■ **Work item**
Please tally every line in the listing below where the word "русский" appears, then give the number and nothing more.

Segment Start: Records for the task

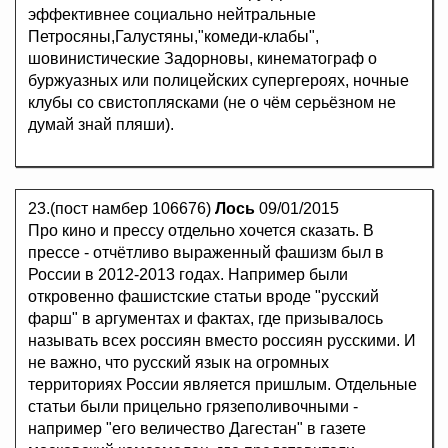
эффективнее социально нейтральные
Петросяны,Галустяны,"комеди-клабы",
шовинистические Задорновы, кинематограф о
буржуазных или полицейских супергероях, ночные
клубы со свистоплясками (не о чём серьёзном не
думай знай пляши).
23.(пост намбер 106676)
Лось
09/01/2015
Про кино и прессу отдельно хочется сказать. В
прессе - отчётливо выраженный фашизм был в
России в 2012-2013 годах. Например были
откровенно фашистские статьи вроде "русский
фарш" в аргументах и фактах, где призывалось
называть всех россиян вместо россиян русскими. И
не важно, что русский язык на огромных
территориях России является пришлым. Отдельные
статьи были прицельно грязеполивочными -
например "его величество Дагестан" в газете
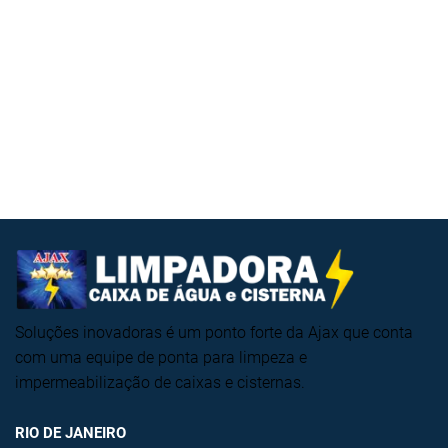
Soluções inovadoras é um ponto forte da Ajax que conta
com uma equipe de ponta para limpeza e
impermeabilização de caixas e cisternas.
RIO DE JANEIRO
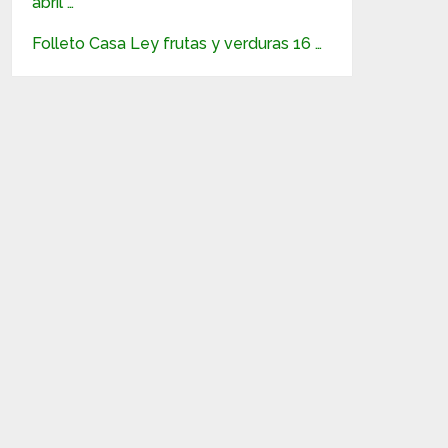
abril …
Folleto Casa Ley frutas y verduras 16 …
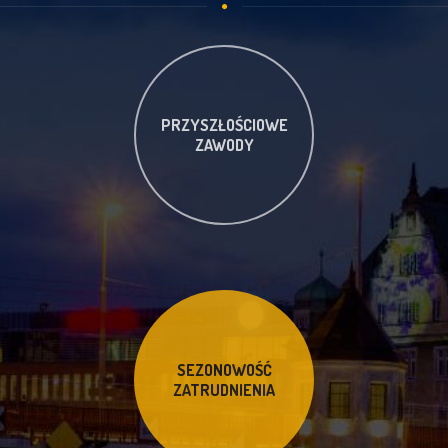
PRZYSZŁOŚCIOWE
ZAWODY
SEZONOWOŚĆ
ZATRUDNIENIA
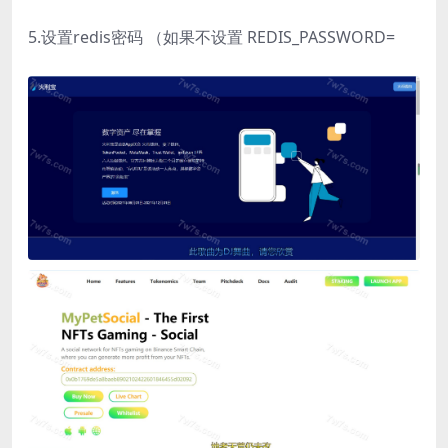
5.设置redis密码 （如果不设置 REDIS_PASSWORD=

Segment End: Records for the task
Segment Start: Records for the task

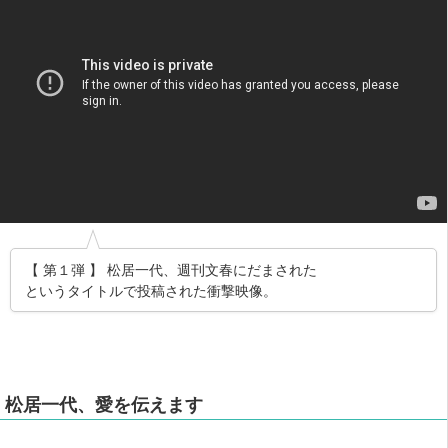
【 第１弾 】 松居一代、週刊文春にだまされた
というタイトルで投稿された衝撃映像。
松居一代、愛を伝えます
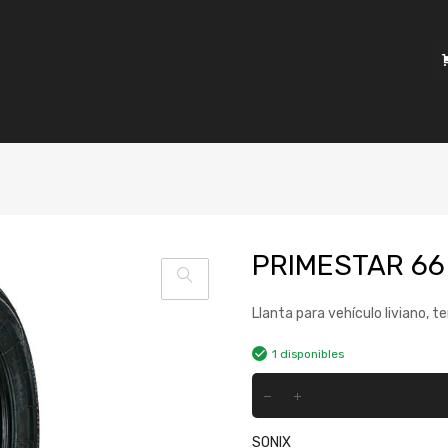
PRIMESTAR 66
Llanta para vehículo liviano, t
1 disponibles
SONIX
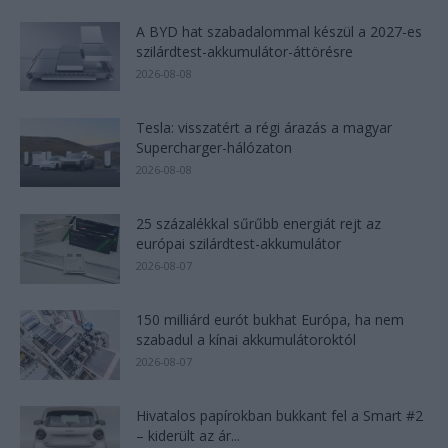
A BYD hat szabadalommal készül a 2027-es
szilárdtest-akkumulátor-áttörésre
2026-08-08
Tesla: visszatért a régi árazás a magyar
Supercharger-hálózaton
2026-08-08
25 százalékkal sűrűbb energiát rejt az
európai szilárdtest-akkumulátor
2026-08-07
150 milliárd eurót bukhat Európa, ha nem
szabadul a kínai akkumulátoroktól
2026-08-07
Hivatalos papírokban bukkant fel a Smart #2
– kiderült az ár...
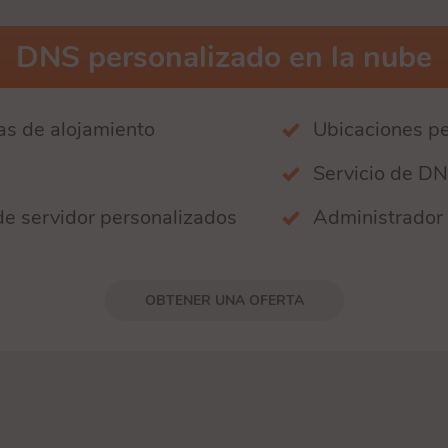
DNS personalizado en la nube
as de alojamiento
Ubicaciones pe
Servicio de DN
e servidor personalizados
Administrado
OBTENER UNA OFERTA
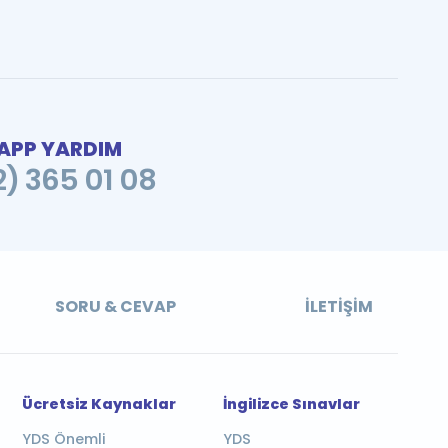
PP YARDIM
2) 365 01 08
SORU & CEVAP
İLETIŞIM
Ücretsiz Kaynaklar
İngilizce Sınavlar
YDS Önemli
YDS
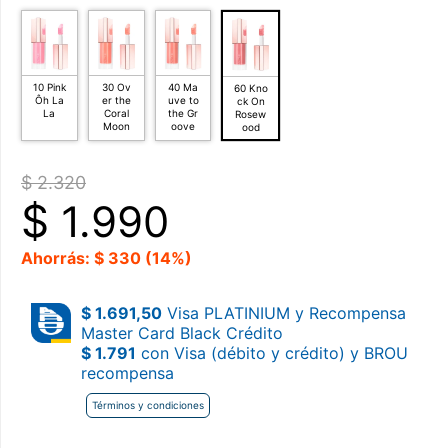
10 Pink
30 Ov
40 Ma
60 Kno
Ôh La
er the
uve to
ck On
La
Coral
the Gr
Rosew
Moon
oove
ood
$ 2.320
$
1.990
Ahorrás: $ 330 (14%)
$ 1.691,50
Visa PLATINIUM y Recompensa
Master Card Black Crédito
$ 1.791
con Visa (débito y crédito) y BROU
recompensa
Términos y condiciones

Segment End: Records for the task

■ **Answer for this exercise**
2